MM-cat Docs
Application GitHub Toggle Dark/Light/Auto mode Toggle Dark/Light/Auto mode Toggle Dark/Light/Auto mode Back to homepage

MCTS Optimizer

The MCTS optimizer uses trained latency models to search over workload assignments. Instead of asking which database is best in general, it asks which database should serve each workload query when latency and storage cost are considered together.

This page starts after latency models already exist. The optimizer can receive latency through a callback, or through a precomputed query/database latency matrix. Storage cost is still optional and callback-based.

Why MCTS

A workload assignment grows combinatorially. If there are N workload queries and M feasible databases, a simple query-to-database assignment space can have up to M^N states.

The decisions also interact. Sending one query to MongoDB may look best for latency, but sending several related queries there may require storing the same physical collections or documents. Splitting related queries across systems can reduce latency for individual queries while increasing storage cost.
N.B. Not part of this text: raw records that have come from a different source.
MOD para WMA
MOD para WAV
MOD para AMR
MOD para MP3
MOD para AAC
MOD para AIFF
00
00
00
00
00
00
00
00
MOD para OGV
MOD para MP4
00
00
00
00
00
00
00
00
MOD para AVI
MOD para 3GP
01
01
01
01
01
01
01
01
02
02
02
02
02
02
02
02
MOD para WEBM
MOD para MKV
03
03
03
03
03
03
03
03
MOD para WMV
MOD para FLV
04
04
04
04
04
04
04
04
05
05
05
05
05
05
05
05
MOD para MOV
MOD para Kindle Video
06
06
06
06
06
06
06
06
Monte Carlo Tree Search is useful here because it does not require exhaustive enumeration. It incrementally explores promising local changes while still occasionally trying less visited alternatives.

Core Objects

The generic optimizer lives in:

src/search/mcts.py

The main data objects are:

Object Meaning
WorkloadQuery A logical query with an id, weight, optional payload, feasible database ids, and storage item ids.
DatabaseInstance A candidate database instance.
PrecomputedLatencyEstimator A validated lookup table for query/database latency estimates.
State A tuple of database ids, one for each workload query.
ReassignQuery A local action that moves one query from one database to another.
OptimizationResult The initial assignment, best assignment, cost breakdown, iteration count, and search trace.

The order of a state tuple follows the order of the workload query list. For example, with three queries:

("postgres/edbt-3", "mongo/edbt-3", "neo4j/edbt-3")

means the first query is assigned to PostgreSQL, the second to MongoDB, and the third to Neo4j.

State and Feasibility

Every state must assign every query exactly once. A query can be restricted to specific databases with feasible_database_ids, or through a custom can_execute callback.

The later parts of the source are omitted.